The offences of Duryodhana were too many and too persistent. The insults hurled by him during the dice game had been too personal and too offensive. Duryodhana, moreover, had all the opportunity he craved for thirteen years. While his cousins were in exile, he had enjoyed the power of making alliances and dispensing benefits. It was then for him to test the faithfulness and the courage of the friends he had won. The clouds of war hung thick and black above the rival houses, and both knew then that the contest would be to the death. The command of the Kaurava forces were given to Bhishma, while Karna, in order that he might not create a separate faction in the army, opted out of the war till after the grandsire should be slain. The Pandava forces were put under the command of the Panchala prince, Draupadi's brother, Dhrishtadyumna.
Just before the outbreak of hostilities, Lord Krishna went to Hastinapur to see if it were possible to persuade Dhritarashtra to restore Indraprastha peacefully, and thus to avoid war. Finding his plan becoming not fruitful, and turning to leave the Kuru capital, he had still tried one more device to make the contest impossible. He took Karna aside, and privately told him the secret of his birth, and begged him to announce himself to the whole world as the son of Kunti, and therefore the elder brother of Yudhisthir; not only a prince of blood as proud as the Pandavas' own, but even, if the truth were known, their actual leader and sovereign.
Krishna Meets Karna
Karna listened Krishna with his usual courtesy, not untouched with sadness and told that he knew the fact long ago the nature of his own origin, that Kunti, the mother of the Pandavas, was his mother and the sun his father, and he also knew that it was by the command of the god that she had then abandoned him. However, he could not forget the love and devotion of his adopted parents, the charioteer and his wife. He also told that they had no other child, and that if he gave them up there would be none to make for them the ancestral offerings. He had also married in the caste of the charioteer, and his children and grandchildren were of that rank. Thus he told Krishna that for the mere desire of empire, he cannot cut away these bonds. He was also grateful to his fried Duryodhana who bestowed on him a kingdom for thirteen years without a care. His desire in life had been the right of single combat with Arjuna, and undoubtedly it was the knowledge of this that had made Duryodhana bold to declare war. Thus, he told that if he deserts his friend, then it could be a matter of treachery to his friend.

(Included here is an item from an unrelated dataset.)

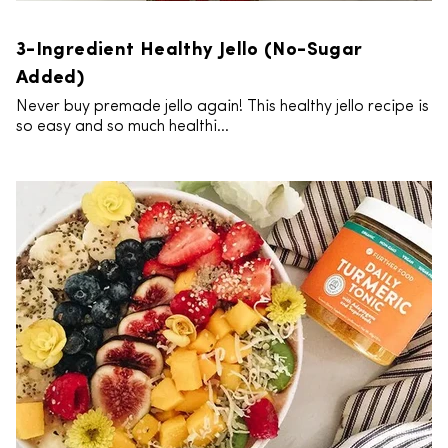
3-Ingredient Healthy Jello (No-Sugar
Added)
Never buy premade jello again! This healthy jello recipe is
so easy and so much healthi...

Karna then told Krishna not to tell the secret of their conversation. They feared if Yudhishthira came to know that Karna was his elder, it was not to be believed that he would consent to retain it. And if the Pandava sovereignty came to the hands of Karna, he himself could do nothing and would then give it over to Duryodhana. It was best, therefore, for all parties that the secret should be as though never told, and that he should act as he would have acted had it remained unknown. Then Karna told Krishna that he knew that truth alone triumphs and that truth would also win the battle at Kurukshetra. However, he was not going for a war, but for a sacrifice for his beloved friend Duryodhana and thus, bade farewell to Krishna and left the place in his own chariot. Krishna returned to the Pandavas after all his attempts failed of stopping the war failed.